B.A. Furman University, M.A. University of Richmond, Ph.D. Tulane University

 

Contact info:  RT 1904 • (216) 687-3970 • m.souther@csuohio.edu

Office hours:  Mon. & Fri. 9:15-10:30 a.m., or by appointment

Web:  academic.csuohio.edu/souther_m

 

 

Tourism is one of the leading industries in the United States as well as an important leisure-time activity in which Americans engage the past and locate themselves in American society by viewing local and regional cultures that may differ from their own.  The impulse to travel has built or reshaped cities and towns as well as regions.

This course examines the role of tourism in American society and culture from the early nineteenth to the early twenty-first century.  It emphasizes how larger historical trends—the rise of the middle class, transportation innovations, westward expansion, the emergence of commercialized mass culture, industrialization, war and depression, to name but a few—shaped tourist attractions and how tourism molded local, regional, national, racial, and ethnic identities.

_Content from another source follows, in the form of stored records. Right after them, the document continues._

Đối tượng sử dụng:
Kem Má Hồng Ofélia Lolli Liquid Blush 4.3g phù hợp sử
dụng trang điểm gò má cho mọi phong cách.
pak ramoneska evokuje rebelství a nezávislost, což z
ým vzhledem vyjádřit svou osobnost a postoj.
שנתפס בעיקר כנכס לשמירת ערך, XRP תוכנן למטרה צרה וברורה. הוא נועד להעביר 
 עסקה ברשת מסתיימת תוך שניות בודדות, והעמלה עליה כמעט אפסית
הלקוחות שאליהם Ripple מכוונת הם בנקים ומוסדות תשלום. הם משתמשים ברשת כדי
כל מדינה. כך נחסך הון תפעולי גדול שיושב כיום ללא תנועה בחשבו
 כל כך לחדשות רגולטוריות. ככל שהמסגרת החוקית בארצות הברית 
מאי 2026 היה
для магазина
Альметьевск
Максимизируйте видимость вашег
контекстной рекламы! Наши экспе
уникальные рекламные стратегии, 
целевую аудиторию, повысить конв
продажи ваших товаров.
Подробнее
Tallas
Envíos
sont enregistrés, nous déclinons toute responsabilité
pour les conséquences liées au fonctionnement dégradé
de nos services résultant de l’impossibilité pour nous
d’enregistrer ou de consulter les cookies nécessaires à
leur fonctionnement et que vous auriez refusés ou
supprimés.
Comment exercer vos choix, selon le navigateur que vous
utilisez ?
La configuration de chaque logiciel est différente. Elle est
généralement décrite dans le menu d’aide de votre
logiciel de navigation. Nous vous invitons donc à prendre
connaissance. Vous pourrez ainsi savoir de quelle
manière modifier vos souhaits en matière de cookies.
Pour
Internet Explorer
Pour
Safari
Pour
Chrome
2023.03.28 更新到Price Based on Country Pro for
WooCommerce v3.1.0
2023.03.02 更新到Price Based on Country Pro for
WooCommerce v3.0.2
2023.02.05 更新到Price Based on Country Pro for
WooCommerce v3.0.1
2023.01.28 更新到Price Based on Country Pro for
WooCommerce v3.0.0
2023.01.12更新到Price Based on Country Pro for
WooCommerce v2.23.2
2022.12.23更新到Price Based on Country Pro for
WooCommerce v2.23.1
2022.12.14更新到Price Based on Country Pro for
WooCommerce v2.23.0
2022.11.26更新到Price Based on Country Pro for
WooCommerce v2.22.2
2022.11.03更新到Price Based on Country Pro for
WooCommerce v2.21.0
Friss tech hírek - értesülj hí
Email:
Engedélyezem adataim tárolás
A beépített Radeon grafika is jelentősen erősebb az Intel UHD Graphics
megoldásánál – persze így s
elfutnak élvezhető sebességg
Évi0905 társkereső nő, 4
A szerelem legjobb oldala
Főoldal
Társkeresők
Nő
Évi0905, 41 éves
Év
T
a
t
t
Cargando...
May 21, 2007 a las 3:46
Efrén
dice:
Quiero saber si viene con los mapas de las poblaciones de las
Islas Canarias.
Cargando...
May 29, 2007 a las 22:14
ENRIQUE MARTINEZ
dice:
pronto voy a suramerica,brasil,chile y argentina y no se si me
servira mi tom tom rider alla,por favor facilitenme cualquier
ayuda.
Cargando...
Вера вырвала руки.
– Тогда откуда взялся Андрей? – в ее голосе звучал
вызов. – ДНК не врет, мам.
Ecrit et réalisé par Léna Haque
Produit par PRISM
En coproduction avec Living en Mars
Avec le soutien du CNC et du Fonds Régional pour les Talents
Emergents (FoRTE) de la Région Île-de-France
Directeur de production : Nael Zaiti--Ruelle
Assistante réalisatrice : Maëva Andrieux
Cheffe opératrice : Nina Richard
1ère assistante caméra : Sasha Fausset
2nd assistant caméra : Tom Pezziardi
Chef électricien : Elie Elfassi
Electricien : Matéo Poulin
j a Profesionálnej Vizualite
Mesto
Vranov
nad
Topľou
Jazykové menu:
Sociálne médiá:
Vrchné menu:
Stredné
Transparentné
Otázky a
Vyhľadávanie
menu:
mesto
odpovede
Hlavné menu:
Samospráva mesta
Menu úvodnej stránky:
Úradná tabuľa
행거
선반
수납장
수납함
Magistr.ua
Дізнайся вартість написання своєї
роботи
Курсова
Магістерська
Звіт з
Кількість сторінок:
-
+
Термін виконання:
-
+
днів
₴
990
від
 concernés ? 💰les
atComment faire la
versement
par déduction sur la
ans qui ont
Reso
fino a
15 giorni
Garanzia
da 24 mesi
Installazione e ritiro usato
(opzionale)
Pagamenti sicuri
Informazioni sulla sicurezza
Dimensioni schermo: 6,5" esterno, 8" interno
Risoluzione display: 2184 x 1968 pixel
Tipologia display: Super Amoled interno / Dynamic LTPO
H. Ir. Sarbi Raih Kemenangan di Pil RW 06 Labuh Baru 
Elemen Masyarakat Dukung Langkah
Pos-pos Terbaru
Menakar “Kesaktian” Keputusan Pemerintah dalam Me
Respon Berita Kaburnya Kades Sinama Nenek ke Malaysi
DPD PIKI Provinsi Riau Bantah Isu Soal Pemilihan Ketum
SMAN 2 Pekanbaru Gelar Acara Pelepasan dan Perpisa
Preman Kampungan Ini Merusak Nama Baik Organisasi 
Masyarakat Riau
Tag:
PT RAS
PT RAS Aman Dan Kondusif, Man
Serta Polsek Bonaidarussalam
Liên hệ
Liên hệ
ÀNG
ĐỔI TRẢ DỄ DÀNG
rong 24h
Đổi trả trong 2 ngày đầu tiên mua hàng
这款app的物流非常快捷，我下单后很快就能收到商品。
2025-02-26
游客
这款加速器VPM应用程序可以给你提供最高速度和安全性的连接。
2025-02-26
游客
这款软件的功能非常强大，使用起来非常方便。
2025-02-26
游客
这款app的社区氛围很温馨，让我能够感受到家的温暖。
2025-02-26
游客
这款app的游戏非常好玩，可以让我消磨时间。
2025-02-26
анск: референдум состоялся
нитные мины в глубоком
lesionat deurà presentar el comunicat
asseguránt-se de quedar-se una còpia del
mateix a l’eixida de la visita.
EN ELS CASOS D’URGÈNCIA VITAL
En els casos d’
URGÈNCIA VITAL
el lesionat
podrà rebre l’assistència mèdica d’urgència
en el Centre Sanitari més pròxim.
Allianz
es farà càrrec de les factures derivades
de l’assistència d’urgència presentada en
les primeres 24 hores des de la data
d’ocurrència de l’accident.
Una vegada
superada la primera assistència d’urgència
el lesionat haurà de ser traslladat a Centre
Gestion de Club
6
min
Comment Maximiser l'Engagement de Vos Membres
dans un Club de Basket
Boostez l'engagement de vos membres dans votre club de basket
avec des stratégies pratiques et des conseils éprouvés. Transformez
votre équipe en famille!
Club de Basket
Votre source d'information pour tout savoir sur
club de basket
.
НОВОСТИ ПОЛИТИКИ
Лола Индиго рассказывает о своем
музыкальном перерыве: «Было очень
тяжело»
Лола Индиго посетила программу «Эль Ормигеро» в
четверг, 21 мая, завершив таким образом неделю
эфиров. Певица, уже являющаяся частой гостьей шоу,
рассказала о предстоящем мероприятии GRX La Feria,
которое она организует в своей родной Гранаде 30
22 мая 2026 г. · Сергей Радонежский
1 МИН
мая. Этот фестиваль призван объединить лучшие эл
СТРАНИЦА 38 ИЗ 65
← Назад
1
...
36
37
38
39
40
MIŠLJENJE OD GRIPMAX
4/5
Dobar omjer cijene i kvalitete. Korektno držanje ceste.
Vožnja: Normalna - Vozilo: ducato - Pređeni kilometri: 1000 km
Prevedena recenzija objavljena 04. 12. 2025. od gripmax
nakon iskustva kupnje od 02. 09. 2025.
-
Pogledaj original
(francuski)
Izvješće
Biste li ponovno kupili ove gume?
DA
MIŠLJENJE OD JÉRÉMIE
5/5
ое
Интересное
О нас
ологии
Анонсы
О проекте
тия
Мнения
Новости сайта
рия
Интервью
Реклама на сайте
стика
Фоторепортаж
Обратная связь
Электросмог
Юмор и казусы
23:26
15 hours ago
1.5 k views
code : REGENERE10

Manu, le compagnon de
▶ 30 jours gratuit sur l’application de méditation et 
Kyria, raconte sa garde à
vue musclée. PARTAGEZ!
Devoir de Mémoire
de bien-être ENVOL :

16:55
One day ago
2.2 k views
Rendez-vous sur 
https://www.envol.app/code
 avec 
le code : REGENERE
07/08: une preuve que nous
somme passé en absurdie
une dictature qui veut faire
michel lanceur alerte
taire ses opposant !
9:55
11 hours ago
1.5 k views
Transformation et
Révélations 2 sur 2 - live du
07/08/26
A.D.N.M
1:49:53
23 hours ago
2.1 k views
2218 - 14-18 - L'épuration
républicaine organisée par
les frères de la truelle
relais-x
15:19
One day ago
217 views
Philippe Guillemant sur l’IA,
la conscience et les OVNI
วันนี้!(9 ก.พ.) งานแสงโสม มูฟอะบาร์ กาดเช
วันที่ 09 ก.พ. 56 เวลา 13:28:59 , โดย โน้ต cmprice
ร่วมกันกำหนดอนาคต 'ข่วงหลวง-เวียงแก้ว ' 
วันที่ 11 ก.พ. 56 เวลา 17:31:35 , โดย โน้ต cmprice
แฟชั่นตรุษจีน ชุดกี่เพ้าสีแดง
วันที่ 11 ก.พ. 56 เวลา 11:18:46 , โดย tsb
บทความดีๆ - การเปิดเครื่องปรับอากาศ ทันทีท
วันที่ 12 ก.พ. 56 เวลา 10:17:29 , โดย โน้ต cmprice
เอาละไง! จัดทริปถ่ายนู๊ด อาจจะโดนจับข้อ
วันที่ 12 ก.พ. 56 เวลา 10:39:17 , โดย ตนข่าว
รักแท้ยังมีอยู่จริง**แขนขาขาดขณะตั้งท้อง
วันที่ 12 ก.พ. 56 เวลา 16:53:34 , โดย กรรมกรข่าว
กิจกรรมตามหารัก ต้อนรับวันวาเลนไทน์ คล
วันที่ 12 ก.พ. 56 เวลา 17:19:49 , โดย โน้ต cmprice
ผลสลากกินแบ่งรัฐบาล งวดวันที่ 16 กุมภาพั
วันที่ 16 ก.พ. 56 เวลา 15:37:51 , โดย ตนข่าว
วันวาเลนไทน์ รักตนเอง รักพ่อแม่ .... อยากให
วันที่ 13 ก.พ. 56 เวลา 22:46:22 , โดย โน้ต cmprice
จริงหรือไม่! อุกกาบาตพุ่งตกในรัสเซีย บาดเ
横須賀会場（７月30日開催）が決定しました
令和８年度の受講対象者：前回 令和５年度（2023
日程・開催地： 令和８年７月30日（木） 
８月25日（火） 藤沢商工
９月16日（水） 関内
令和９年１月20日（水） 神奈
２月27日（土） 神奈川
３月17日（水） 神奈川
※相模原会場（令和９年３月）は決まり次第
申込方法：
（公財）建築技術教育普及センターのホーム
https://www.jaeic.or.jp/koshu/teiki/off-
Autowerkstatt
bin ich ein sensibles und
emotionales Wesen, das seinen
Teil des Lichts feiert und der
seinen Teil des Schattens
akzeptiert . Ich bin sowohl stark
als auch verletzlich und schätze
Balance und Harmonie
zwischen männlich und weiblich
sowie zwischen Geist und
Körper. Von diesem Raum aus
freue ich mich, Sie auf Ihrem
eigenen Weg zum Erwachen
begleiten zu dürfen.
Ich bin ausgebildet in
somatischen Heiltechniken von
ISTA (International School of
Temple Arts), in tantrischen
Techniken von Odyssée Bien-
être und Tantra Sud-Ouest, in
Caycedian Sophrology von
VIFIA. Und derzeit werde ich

We will examine Americans' motives for choosing various destinations—retreat and spiritual uplift, health and recreation, historical understanding, celebration and commemoration, multicultural exoticism, and entertainment.  We will also trace the development of numerous tourist destinations, including seaside and mountain resorts, national parks, natural springs, religious retreats, amusement parks and theme parks, battlefields, living history museums, preserved or reinvented historic sites, gambling and vice destinations, and urban entertainment districts.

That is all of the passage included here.